The Swedish icebreaker Oden embarked to the North Pole from Svalbard last week but encountered difficult ice conditions not seen in one and a half decades.
The captain of the Oden icebreaker described the ice conditions as the most difficult in the past fifteen years.
The pack ice the ship encountered north of 80° was very dense, piled together through a months-long northward ice drift in the Central Arctic Ocean, meereisportal.de reports.
Overall, however, the Arctic’s summer sea ice extent is again very small; the Oden hit the ice edge only at 82°N.
Destination in jeopardy
The dense ice pack left hardly any patches of open water for the ship to navigate between the massive ice floes.
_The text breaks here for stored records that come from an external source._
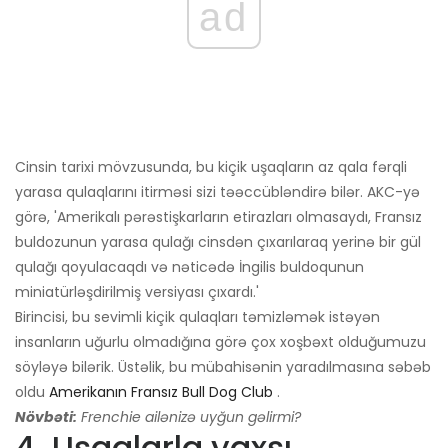
ad
Cinsin tarixi mövzusunda, bu kiçik uşaqların az qala fərqli
yarasa qulaqlarını itirməsi sizi təəccübləndirə bilər. AKC-yə
görə, 'Amerikalı pərəstişkarların etirazları olmasaydı, Fransız
buldozunun yarasa qulağı cinsdən çıxarılaraq yerinə bir gül
qulağı qoyulacaqdı və nəticədə İngilis buldoqunun
miniatürləşdirilmiş versiyası çıxardı.'
Birincisi, bu sevimli kiçik qulaqları təmizləmək istəyən
insanların uğurlu olmadığına görə çox xoşbəxt olduğumuzu
söyləyə bilərik. Üstəlik, bu mübahisənin yaradılmasına səbəb
oldu
Amerikanın Fransız Bull Dog Club
.
Növbəti:
Frenchie ailənizə uyğun gəlirmi?
4. Uşaqlarla yaxşı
The crew and researchers were thus faced with the situation that the North Pole could possibly not be reached.
However, about 200 km before the Pole the situation improved with the Oden encountering younger, thinner ice and tracks of open ice left by a Russian icebreaker plowing the area a few days before.
Massive ice floe blocks North Pole
About four miles away from the North Pole, the Oden eventually had to stop its journey since a massive ice flow on the top of the Pole prevented the onward journey, meereisportal.de reports.
However, the researchers managed to find a suitable ice floe for their studies, which they will conduct in the High Arctic for the next few weeks.